I don't need to forge a PD because I have control over the far
side of a QP already attached to PD. All I need to know is the rkey
number.

So the attack is, connect to iSER, guess RKEY. If wrong, reconnect,
try again. The PD doesn't stop it. The rkey doesn't change on every
connect. Eventually you find it, and then you have access to all of
physical memory.

That is a security issue.

> > From there, we can start to look at the bigger picture of cleanup up the
> >default trust domain in the kernel and user space both (and soliciting
> >feedback on that...I have a suspicion that some users will not like us
> >tightening up security as it might interfere with their usage in their
> >sequestered clusters).
> 
> All excellent points. It's not worse, and it adds important transport
> support.

If the iWarp&iSER community is happy with this security problem then
sure, go ahead with the iser patch.

> However, it's an extremely bad idea to codify writable privileged rmr's
> in the API as best practice. So under no circumstance should that become
> the long term plan.

Agreed.
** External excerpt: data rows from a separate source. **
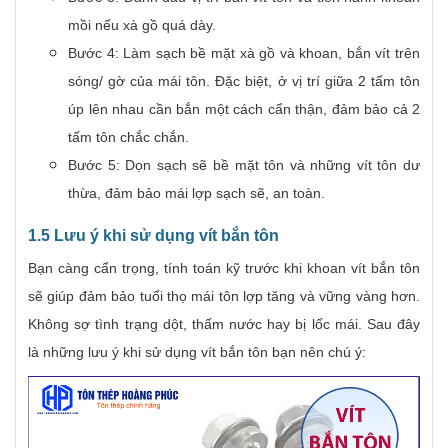
mồi nếu xà gồ quá dày.
Bước 4: Làm sạch bề mặt xà gồ và khoan, bắn vít trên
sóng/ gờ của mái tôn. Đặc biệt, ở vị trí giữa 2 tấm tôn
úp lên nhau cần bắn một cách cẩn thận, đảm bảo cả 2
tấm tôn chắc chắn.
Bước 5: Dọn sạch sẽ bề mặt tôn và những vít tôn dư
thừa, đảm bảo mái lợp sạch sẽ, an toàn.
1.5 Lưu ý khi sử dụng vít bắn tôn
Bạn càng cẩn trọng, tính toán kỹ trước khi khoan vít bắn tôn
sẽ giúp đảm bảo tuổi thọ mái tôn lợp tăng và vững vàng hơn.
Không sợ tình trạng dột, thấm nước hay bị lốc mái. Sau đây
là những lưu ý khi sử dụng vít bắn tôn bạn nên chú ý:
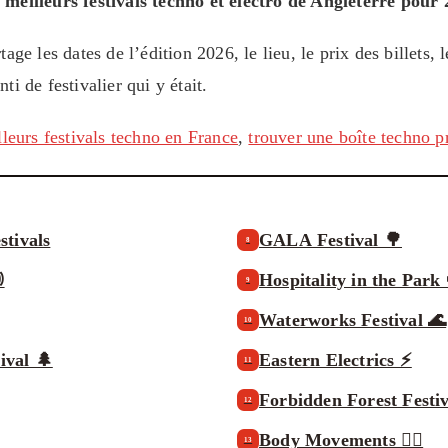
 meilleurs festivals techno et électro de Angleterre pour
age les dates de l’édition 2026, le lieu, le prix des billets, l
ti de festivalier qui y était.
lleurs festivals techno en France
,
trouver une boîte techno p
stivals
GALA Festival 🌳
8

Hospitality in the Park
9
Waterworks Festival 🌊
10
ival 🌲
Eastern Electrics ⚡
11
Forbidden Forest Festiv
12
Body Movements 🏳️‍🌈
13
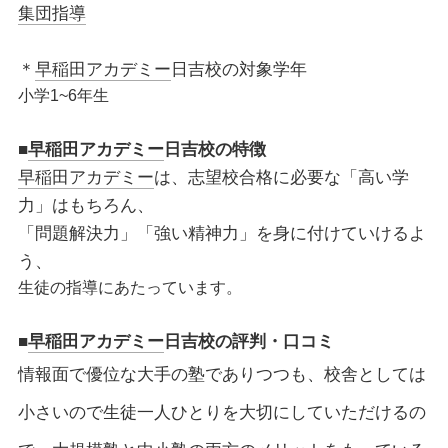
集団指導
＊
早稲田アカデミー
日吉校の対象学年
小学1~6年生
■
早稲田アカデミー
日吉校の特徴
早稲田アカデミー
は、志望校合格に必要な「高い学
力」はもちろん、
「問題解決力」「強い精神力」を身に付けていけるよ
う、
生徒の指導にあたっています。
■
早稲田アカデミー
日吉校の評判・口コミ
情報面で優位な大手の塾でありつつも、校舎としては
小さいので生徒一人ひとりを大切にしていただけるの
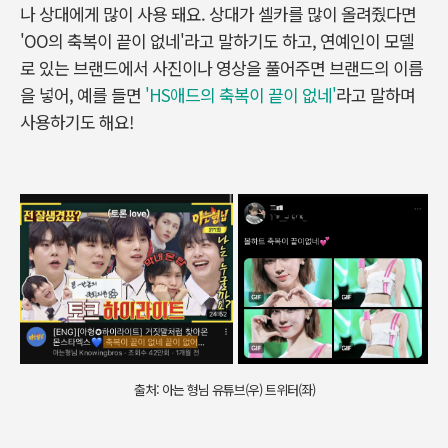
나 상대에게 많이 사용 돼요. 상대가 셀카를 많이 올려줬다면
'OO의 축복이 끝이 없네'라고 말하기도 하고, 연예인이 모델
로 있는 브랜드에서 사진이나 영상을 풀어주면 브랜드의 이름
을 넣어, 예를 들면
'HS애드의 축복이 끝이 없네'
라고 말하며
사용하기도 해요!
출처: 아는 형님 유튜브(우) 트위터(좌)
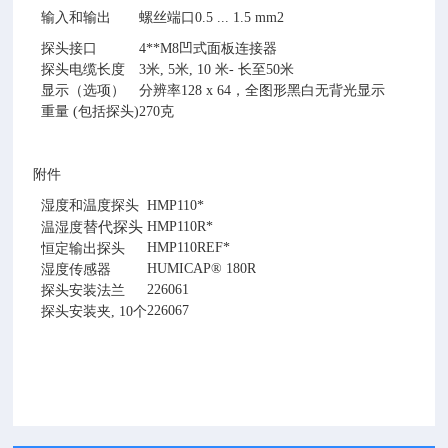
输入和输出
螺丝端口0.5 ... 1.5 mm2
探头接口
4**M8凹式面板连接器
探头电缆长度
3米, 5米, 10 米- 长至50米
显示（选项）
分辨率128 x 64，全图形黑白无背光显示
重量 (包括探头)
270克
附件
湿度和温度探头
HMP110*
替代探头
HMP110R*
温湿度
HMP110REF*
恒定输出探头
HUMICAP® 180R
湿度传感器
226061
探头安装法兰
226067
探头安装夹, 10个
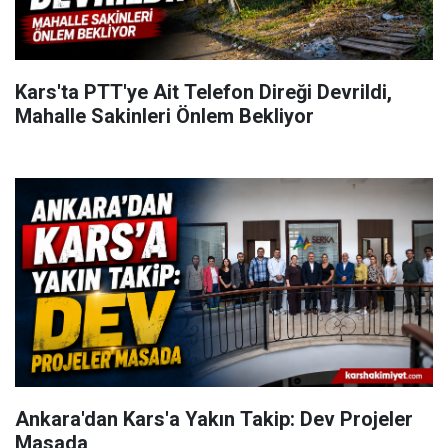
Kars'ta PTT'ye Ait Telefon Direği Devrildi,
Mahalle Sakinleri Önlem Bekliyor
Ankara'dan Kars'a Yakın Takip: Dev Projeler
Masada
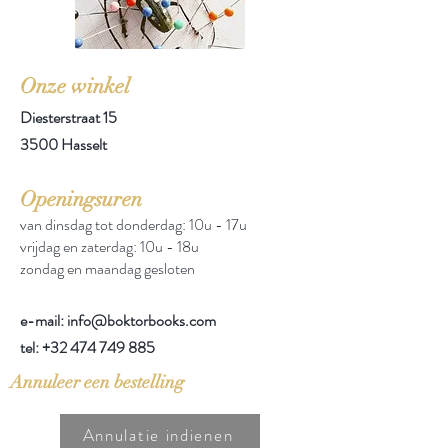
Onze winkel
Diesterstraat 15
3500 Hasselt
Openingsuren
van dinsdag tot donderdag: 10u - 17u
vrijdag en zaterdag: 10u - 18u
zondag en maandag gesloten
e-mail: info@boktorbooks.com
tel:
+32 474 749 885
Annuleer een bestelling
Annulatie indienen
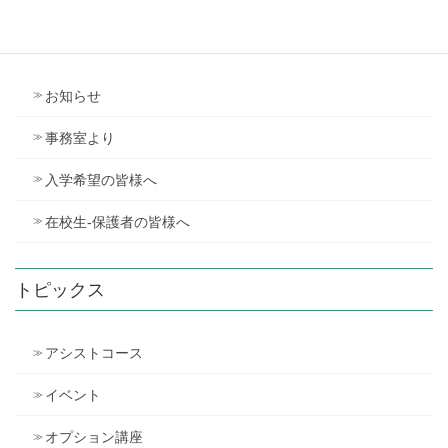
ニュース
お知らせ
事務室より
入学希望の皆様へ
在校生-保護者の皆様へ
トピックス
アシストコース
イベント
オプション講座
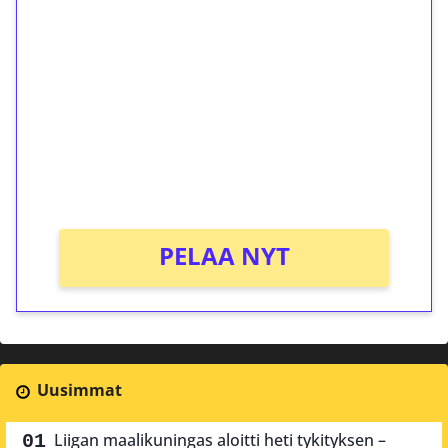
ilmaiskierroksia ilman
kierrätystä!
Talleta 1€
Saat heti 50 ilmaiskierrosta Tuohi 1000 -
peliin (arvo 0,20€ per kierros)!
Ei kierrätysvaatimusta!
PELAA NYT
Uusimmat
Liigan maalikuningas aloitti heti tykityksen –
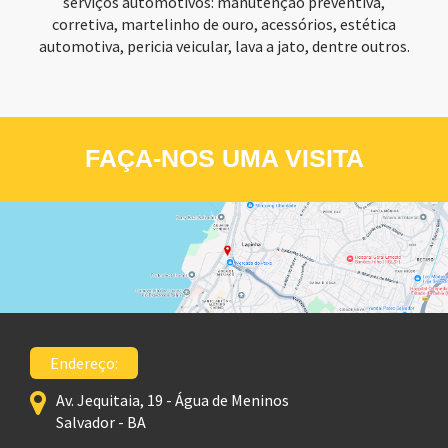
serviços automotivos: manutenção preventiva,
corretiva, martelinho de ouro, acessórios, estética
automotiva, pericia veicular, lava a jato, dentre outros.
FAÇA-NOS UMA VISITA
Endereço:
Av. Jequitaia, 19 - Água de Meninos
Salvador - BA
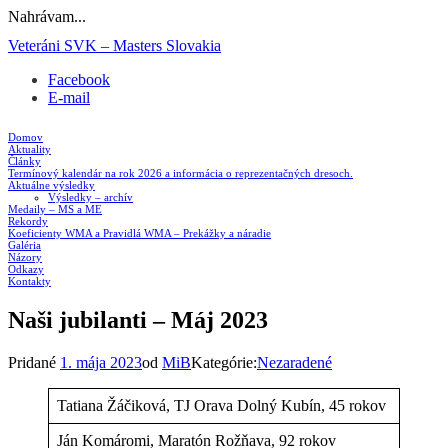
Nahrávam...
Prejsť
Veteráni SVK – Masters Slovakia
na
Facebook
obsah
E-mail
Domov
Aktuality
Články
Termínový kalendár na rok 2026 a informácia o reprezentačných dresoch.
Aktuálne výsledky
Výsledky – archív
Medaily – MS a ME
Rekordy
Koeficienty WMA a Pravidlá WMA – Prekážky a náradie
Galéria
Názory
Odkazy
Kontakty
Naši jubilanti – Máj 2023
Pridané
1. mája 2023
od
MiB
Kategórie:
Nezaradené
Tatiana Žáčiková, TJ Orava Dolný Kubín, 45 rokov
Ján Komáromi, Maratón Rožňava, 92 rokov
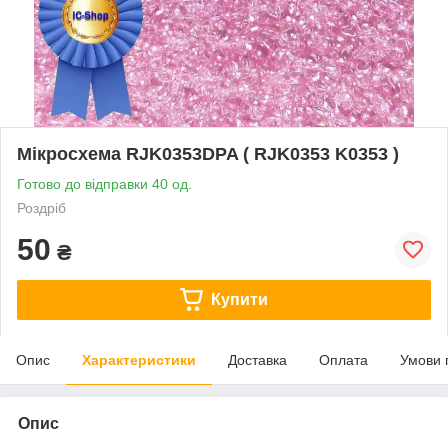
Мікросхема RJK0353DPA ( RJK0353 K0353 )
Готово до відправки 40 од.
Роздріб
50
₴
Купити
Опис
Характеристики
Доставка
Оплата
Умови 
Опис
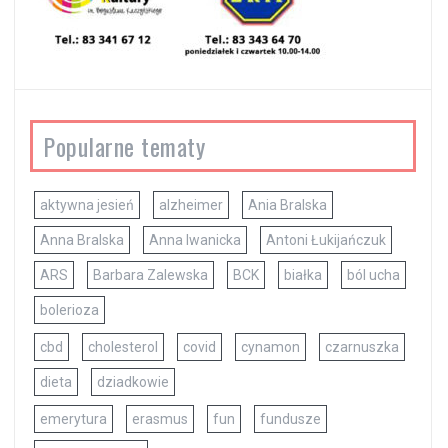
Popularne tematy
aktywna jesień
alzheimer
Ania Bralska
Anna Bralska
Anna Iwanicka
Antoni Łukijańczuk
ARS
Barbara Zalewska
BCK
białka
ból ucha
bolerioza
cbd
cholesterol
covid
cynamon
czarnuszka
dieta
dziadkowie
emerytura
erasmus
fun
fundusze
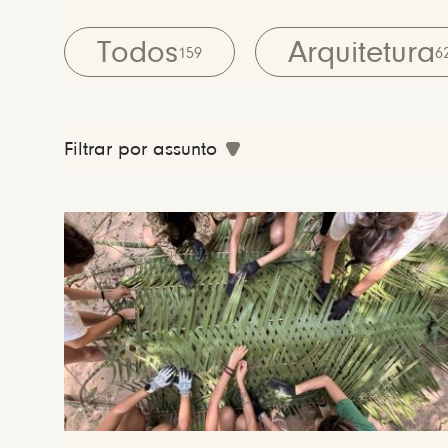
Todos
Arquitetura
159
6
Filtrar por assunto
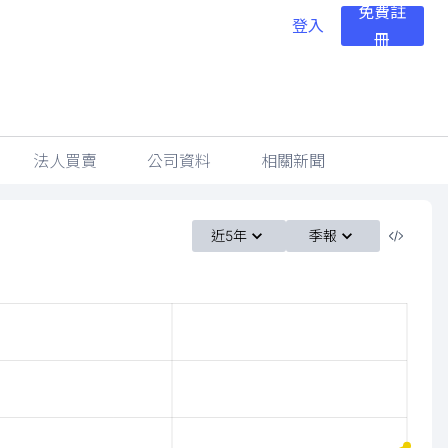
免費註
登入
冊
法人買賣
公司資料
相關新聞
近5年
季報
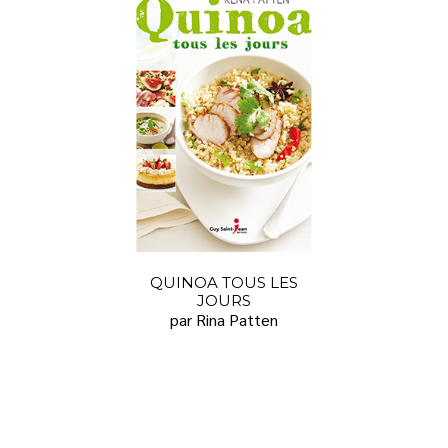
QUINOA TOUS LES
JOURS
par Rina Patten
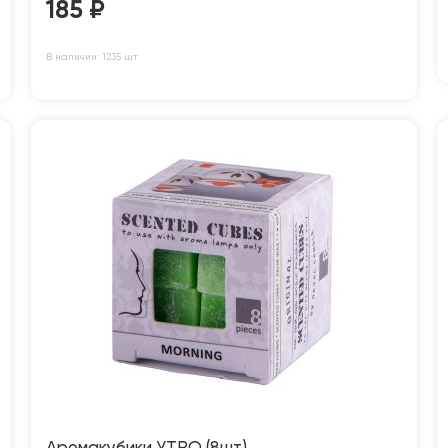
185
₽
В наличии: 1235 шт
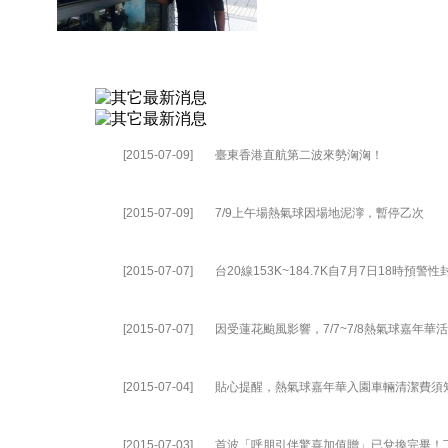
[2015-07-09]
臺東香港直航第二波來勢洶洶！
[2015-07-09]
7/9上午場熱氣球因場地泥濘，暫停乙次
[2015-07-07]
台20線153K~184.7K自7月7日18時預警
[2015-07-07]
因受蓮花颱風影響，7/7~7/8熱氣球嘉年華
[2015-07-04]
貼心提醒，熱氣球嘉年華入園車輛清潔費須
[2015-07-03]
首波「呼朋引伴驚喜加值贈」已兌換完畢！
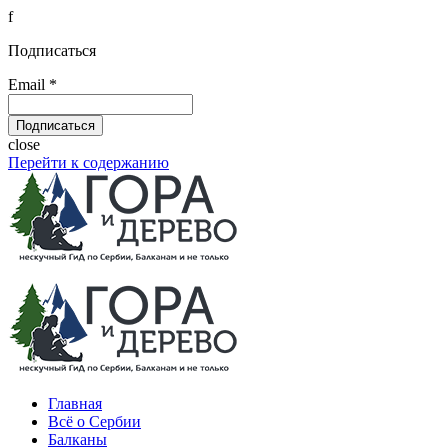
f
Подписаться
Email *
close
Перейти к содержанию
Главная
Всё о Сербии
Балканы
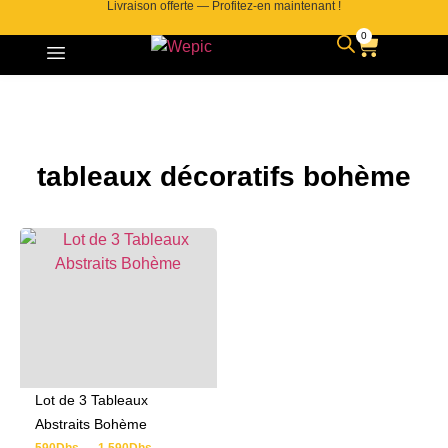
Livraison offerte — Profitez-en maintenant !
0
Contactez-nous
tableaux décoratifs bohème
Lot de 3 Tableaux
Abstraits Bohème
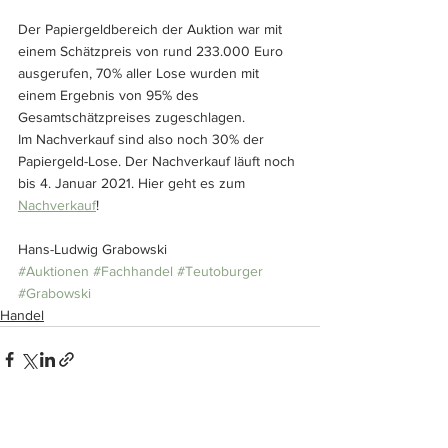
Der Papiergeldbereich der Auktion war mit 
einem Schätzpreis von rund 233.000 Euro 
ausgerufen, 70% aller Lose wurden mit 
einem Ergebnis von 95% des 
Gesamtschätzpreises zugeschlagen.
Im Nachverkauf sind also noch 30% der 
Papiergeld-Lose. Der Nachverkauf läuft noch 
bis 4. Januar 2021. Hier geht es zum 
Nachverkauf
!
Hans-Ludwig Grabowski
#Auktionen
#Fachhandel
#Teutoburger
#Grabowski
Handel
Alle ansehen
Ähnliche Beiträge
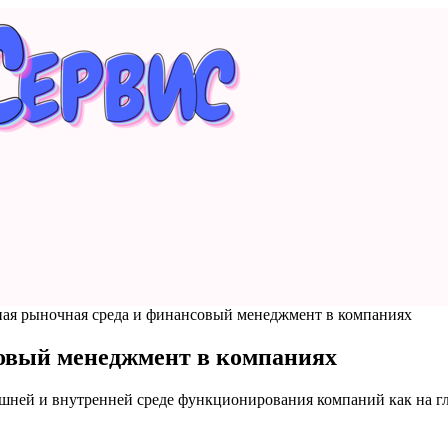
ая рыночная среда и финансовый менеджмент в компаниях
овый менеджмент в компаниях
ней и внутренней среде функционирования компаний как на гло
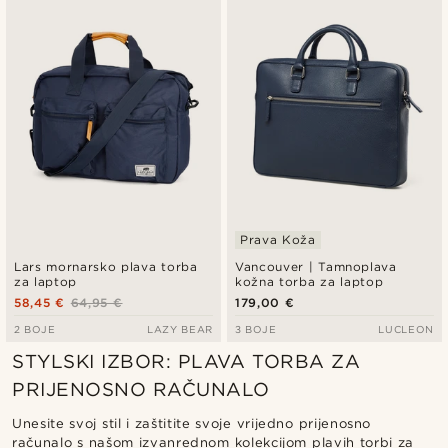
Najnovije
Najniža cijena
Najviša cijena
Prava Koža
Lars mornarsko plava torba
Vancouver | Tamnoplava
za laptop
kožna torba za laptop
58,45 €
64,95 €
179,00 €
2 BOJE
LAZY BEAR
3 BOJE
LUCLEON
STYLSKI IZBOR: PLAVA TORBA ZA
PRIJENOSNO RAČUNALO
Unesite svoj stil i zaštitite svoje vrijedno prijenosno
računalo s našom izvanrednom kolekcijom plavih torbi za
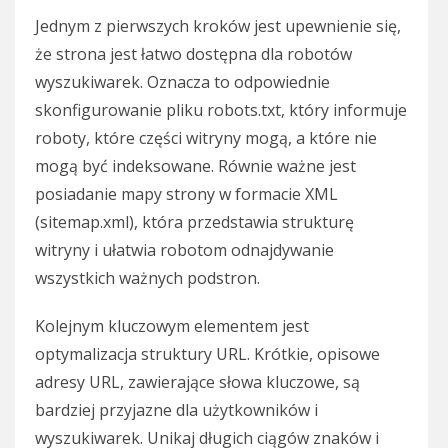
Jednym z pierwszych kroków jest upewnienie się,
że strona jest łatwo dostępna dla robotów
wyszukiwarek. Oznacza to odpowiednie
skonfigurowanie pliku robots.txt, który informuje
roboty, które części witryny mogą, a które nie
mogą być indeksowane. Równie ważne jest
posiadanie mapy strony w formacie XML
(sitemap.xml), która przedstawia strukturę
witryny i ułatwia robotom odnajdywanie
wszystkich ważnych podstron.
Kolejnym kluczowym elementem jest
optymalizacja struktury URL. Krótkie, opisowe
adresy URL, zawierające słowa kluczowe, są
bardziej przyjazne dla użytkowników i
wyszukiwarek. Unikaj długich ciągów znaków i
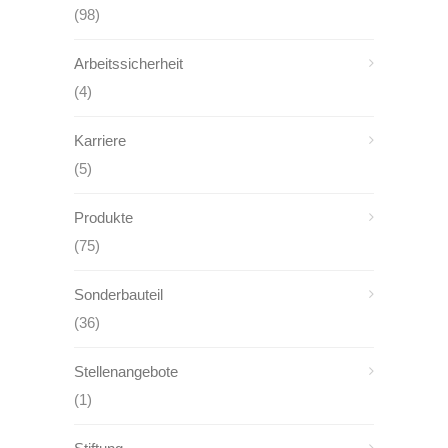
(98)
Arbeitssicherheit
(4)
Karriere
(5)
Produkte
(75)
Sonderbauteil
(36)
Stellenangebote
(1)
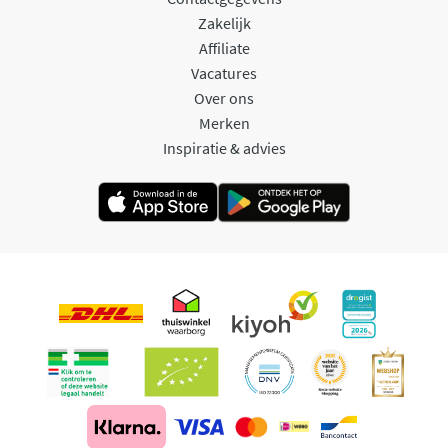
Zakelijk
Affiliate
Vacatures
Over ons
Merken
Inspiratie & advies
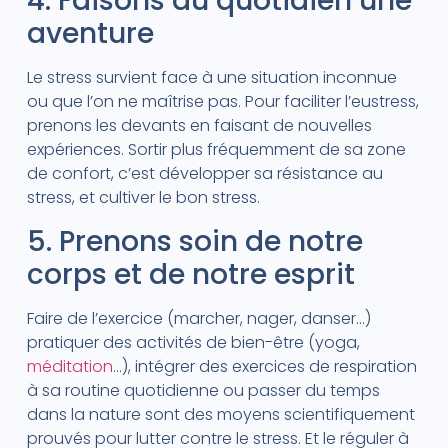
4. Faisons du quotidien une
aventure
Le stress survient face à une situation inconnue
ou que l’on ne maîtrise pas. Pour faciliter l’eustress,
prenons les devants en faisant de nouvelles
expériences. Sortir plus fréquemment de sa zone
de confort, c’est développer sa résistance au
stress, et cultiver le bon stress.
5. Prenons soin de notre
corps et de notre esprit
Faire de l’exercice (marcher, nager, danser…)
pratiquer des activités de bien-être (yoga,
méditation
…), intégrer des exercices de respiration
à sa routine quotidienne ou passer du temps
dans la nature sont des moyens scientifiquement
prouvés pour lutter contre le stress. Et le réguler à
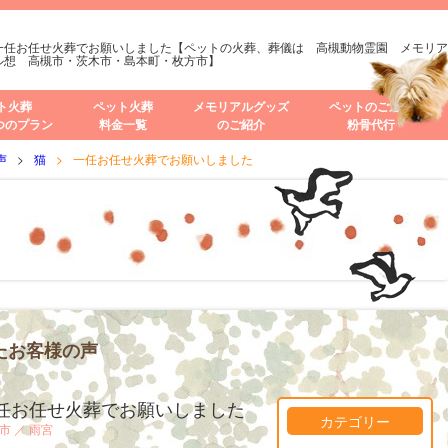
一任お任せ火葬でお願いしました【ペットの火葬、葬儀は 高槻動物霊園 メモリア
ル想 高槻市・茨木市・島本町・枚方市】
ト火葬
ペット火葬
メモリアルグッズ
ペットのご遺骨
つのプラン
料金一覧
のご紹介
粉骨代行
声
猫
一任お任せ火葬でお願いしました
たお客様の声
任お任せ火葬でお願いしました
カテゴリー
市 ／
雨宮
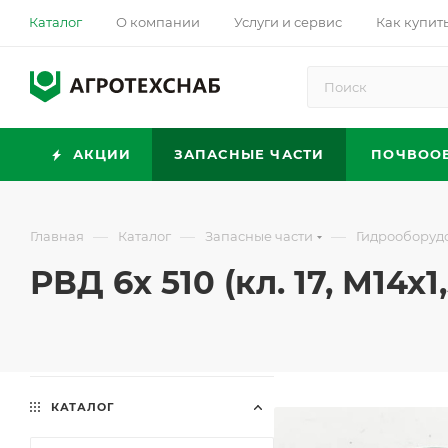
Каталог
О компании
Услуги и сервис
Как купит
АКЦИИ
ЗАПАСНЫЕ ЧАСТИ
ПОЧВОО
—
—
—
Главная
Каталог
Запасные части
Гидрооборуд
РВД 6х 510 (кл. 17, М14х1,
КАТАЛОГ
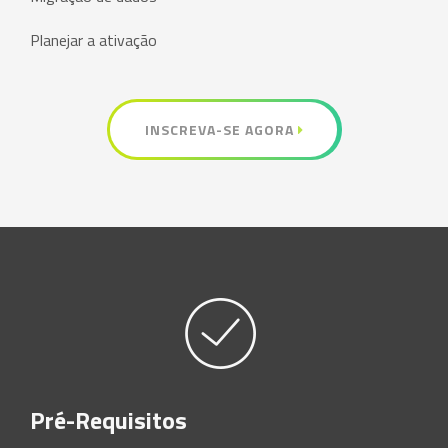
Planejar a ativação
INSCREVA-SE AGORA
Pré-Requisitos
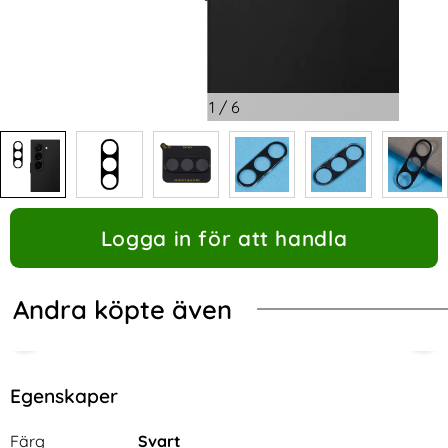
1
/
6
Logga in för att handla
Andra köpte även
Egenskaper
Egenskaper/attribut för denna produkt
Attribut
Värde
Färg
Svart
We should drop ib_get_dma_mr flags wrapper, and I propose
this, so we don't have to relearn this lesson again.


Jason
--
To unsubscribe from this list: send the line "unsubscribe linux-nfs" in
the body of a message to majordomo@vger.kernel.org
More majordomo info at  http://vger.kernel.org/majordomo-info.html

Comments

Jason Gunthorpe July 10, 2015, 8:48 p.m. UTC | #1

On Fri, Jul 10, 2015 at 01:54:20PM -0600, Jason Gunthorpe wrote:
> On Fri, Jul 10, 2015 at 02:42:45PM -0400, Tom Talpey wrote:
> 
> > >>For the proposed iSER patch the problem is very acute, iser makes a
> > >>single PD and phys MR at boot time for each device. This means there
> > >>is a single machine wide unchanging rkey that allows remote physical
> > >>memory access. An attacker only has to repeatedly open QPs to iSER and
> > >>guess rkey values until they find it. Add in likely non-crypto
> > >>randomness for rkeys, and I bet it isn't even that hard to do.
> > 
> > The rkeys have a PD, wich cannot be forged, so it's not a matter of
> > attacking, but it is most definitely a system integrity risk, as I
> > mentioned earlier, a simple arithmetic offset mistake can overwrite
> > anything.
> 
> Can you explain this conclusion?

Okay, so I see, iser is client only, it doesn't create a listening QP,
so you have to trick it into connecting to a malicious server, and
that is just a trust issue as Doug points out. Presumably this patch
doesn't impact isert?

But what about NFS? It looks to me like all of the ib_get_dma_mr
calls in NFS have the possibility of having IB_ACCESS_REMOTE_WRITE
set, but only on older adaptors?

Jason
--
To unsubscribe from this list: send the line "unsubscribe linux-nfs" in
the body of a message to majordomo@vger.kernel.org
More majordomo info at  http://vger.kernel.org/majordomo-info.html

Doug Ledford July 10, 2015, 10:33 p.m. UTC | #2

On 07/10/2015 03:54 PM, Jason Gunthorpe wrote:
> On Fri, Jul 10, 2015 at 02:42:45PM -0400, Tom Talpey wrote:
> 
>>>> For the proposed iSER patch the problem is very acute, iser makes a
>>>> single PD and phys MR at boot time for each device. This means there
>>>> is a single machine wide unchanging rkey that allows remote physical
>>>> memory access. An attacker only has to repeatedly open QPs to iSER and
>>>> guess rkey values until they find it. Add in likely non-crypto
>>>> randomness for rkeys, and I bet it isn't even that hard to do.
>>
>> The rkeys have a PD, wich cannot be forged, so it's not a matter of
>> attacking, but it is most definitely a system integrity risk, as I
>> mentioned earlier, a simple arithmetic offset mistake can overwrite
>> anything.
> 
> Can you explain this conclusion?

I think Tom's comment was referring to the fact that if you have a
trusted client, then a third party attacker can't attack your rkey
because they wouldn't have a QP in your PD and so the rkey would be
invalid for them.  Your arguments have been centered around a malicious
client, his presumed a trusted client and malicious third party.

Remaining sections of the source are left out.